Sports

Too many shining moments to count from NCAA tournament

ATLANTA — This is exactly what you want out of a championship game, all of it, every bit of it. You had a No. 1 seed and a No. 4 seed, but on the final Monday of a season that’s just trivia. Louisville and Michigan were separated by a whisker, by a sliver, by a hyphen. That’s all. That’s it.

“Two great basketball teams,” Louisville coach Rick Pitino said, “trying to play a great game.”

Forty minutes of basketball reduced to one final-minute sprint to the end: Louisville trying to hang on, trying to make the seconds melt away so they finally might be able to make Michigan go away.

Michigan? The Wolverines had already absorbed one of those body-slam runs from Louisville at the end of the first half, a 12-point lead vanishing as if David Copperfield had his hand in it. About 10 different times in the second half, Louisville seemed primed to fulfill its manifest destiny. And 10 different times, Michigan kept chipping back, kept extending the game.

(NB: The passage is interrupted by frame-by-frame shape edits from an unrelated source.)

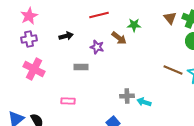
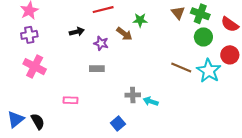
black arrow: (66, 36) -> (77, 32), moved
gray rectangle: (81, 67) -> (97, 69), moved

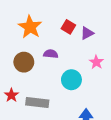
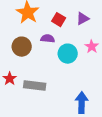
red square: (68, 27) -> (59, 20), moved
cyan circle: (71, 80) -> (68, 54), moved

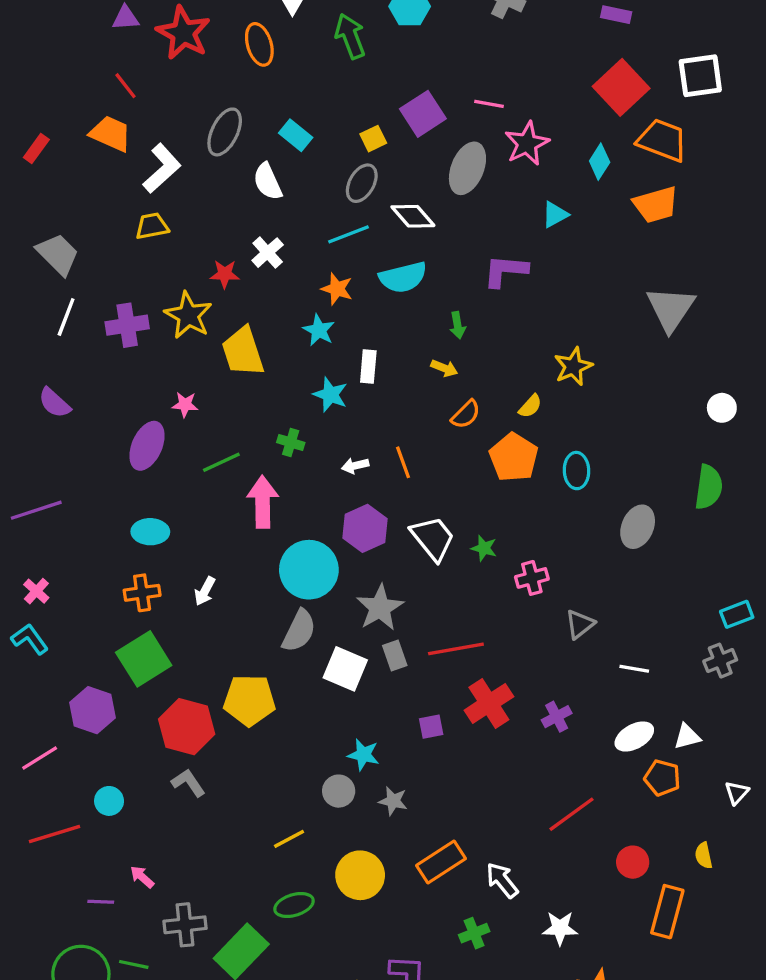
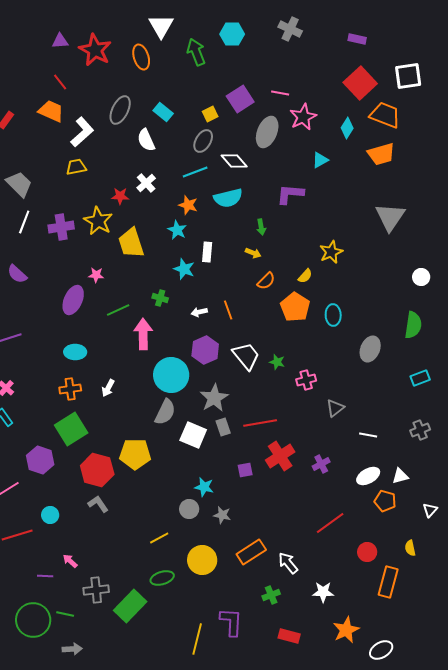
cyan rectangle: (737, 614) -> (420, 378), moved

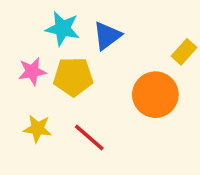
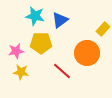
pink star: (32, 71) -> (16, 51), moved
red line: (89, 137) -> (62, 71), moved

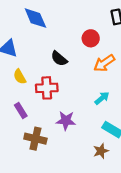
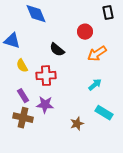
purple star: (66, 121) -> (45, 105), moved
brown cross: (35, 139) -> (23, 118), moved
brown star: (101, 151) -> (77, 124), moved

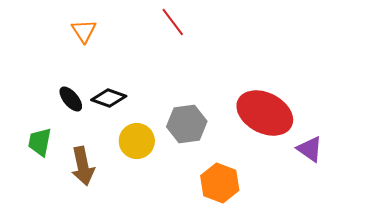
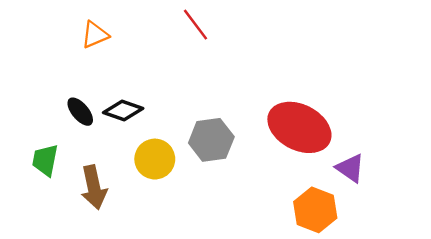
orange triangle: (84, 31) -> (95, 35), turned 40
orange hexagon: (220, 183) -> (315, 210), moved

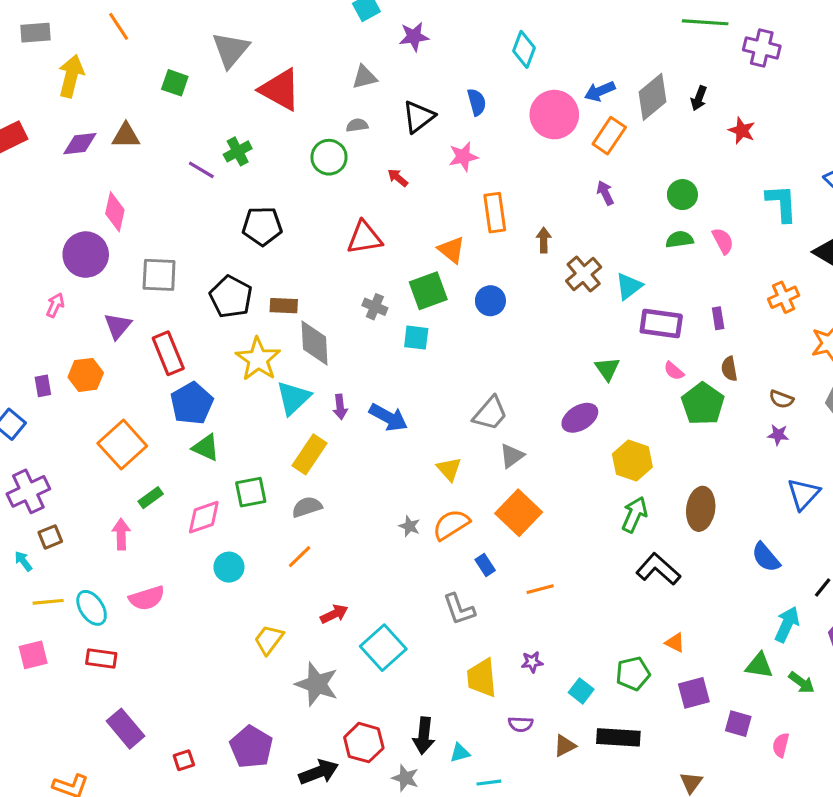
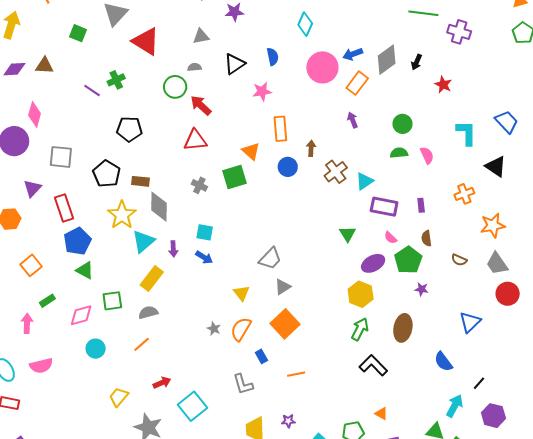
red arrow: (398, 178) -> (201, 105), moved, size x1.6
blue circle: (490, 301) -> (288, 167), moved
cyan square: (416, 338) -> (205, 232), moved
blue arrow: (388, 417) -> (204, 257), size x0.7
purple ellipse: (580, 418) -> (373, 263), moved
purple star: (778, 435) -> (422, 289), moved
orange square: (122, 445) -> (31, 265), size x0.7
orange semicircle: (451, 525) -> (241, 329), turned -30

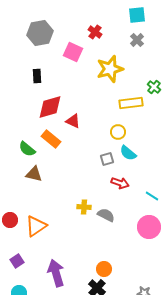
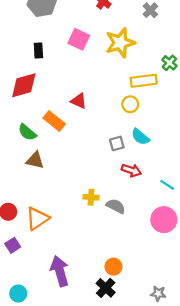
pink square: (73, 52) -> (79, 39), moved
red diamond: (50, 107) -> (24, 85), moved
yellow circle: (118, 132) -> (130, 104), moved
purple square: (17, 261) -> (13, 245), moved

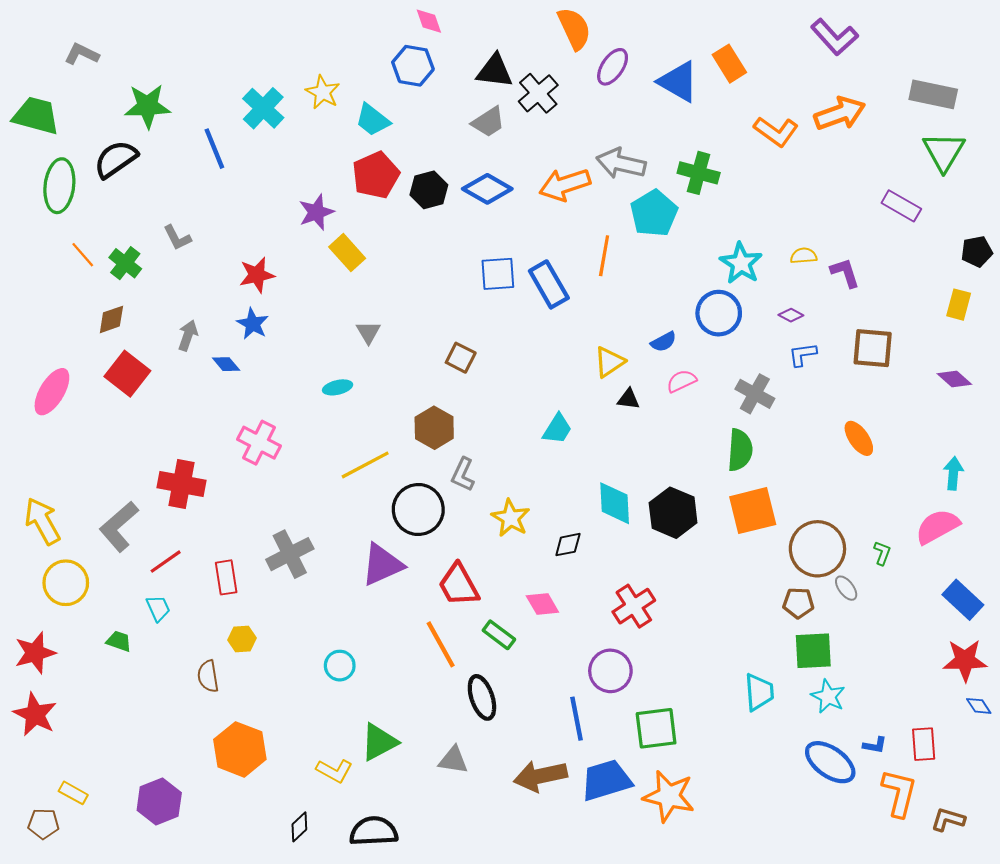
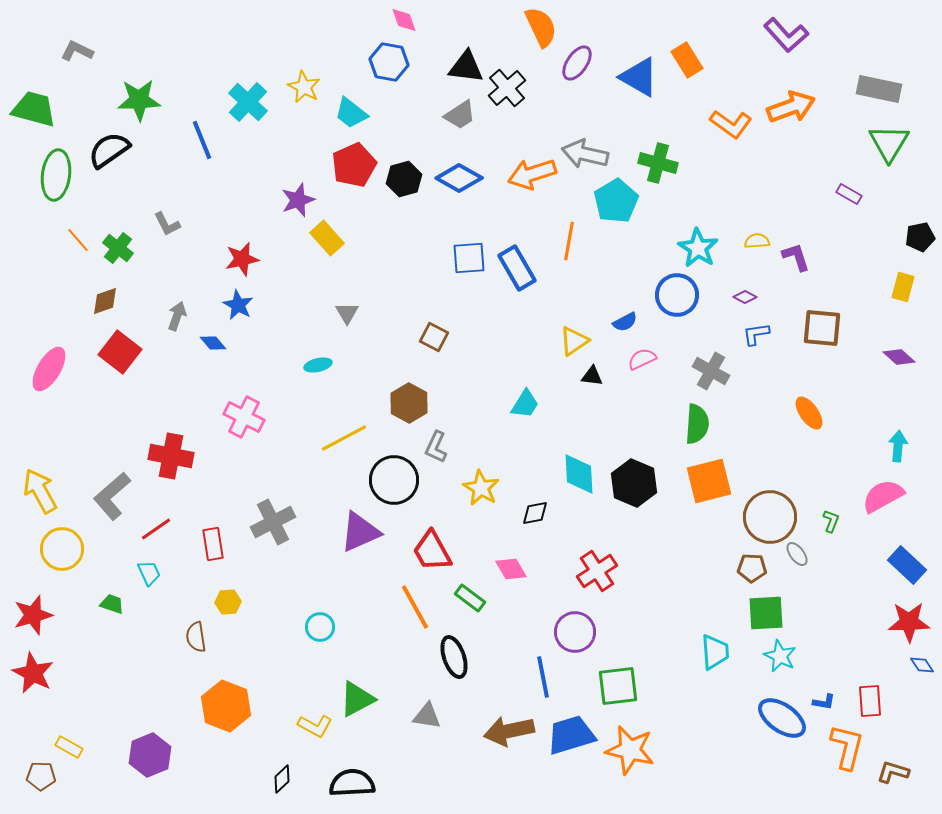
purple rectangle: (901, 206) -> (849, 194), size x0.7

“We have a lot of fight in us,” guard Tim Hardaway Jr. said. “We don’t die easy.”

Finally, it was the last minute, the Wolverines hoping the Cardinals could make one mistake, miss one free throw, give them one opening to take the game back, Louisville having none of it. Louisville playing with the will and the strength and the stubbornness of champions.

And, as the buzzer groaned, earning the title.

This 82-76 victory didn’t have a buzzer-beater, didn’t have one particular image we’ll see 30 years from now, no Lorenzo Charles moment, no Christian Laettner moment. Instead it was a tower built of many moments, a series of interchangeable heroes.

There was a Michigan freshman named Spike Albrecht, who nearly hijacked the whole tournament by falling out of the sky to toss in 17 first-half points, nearly taking Louisville out by himself.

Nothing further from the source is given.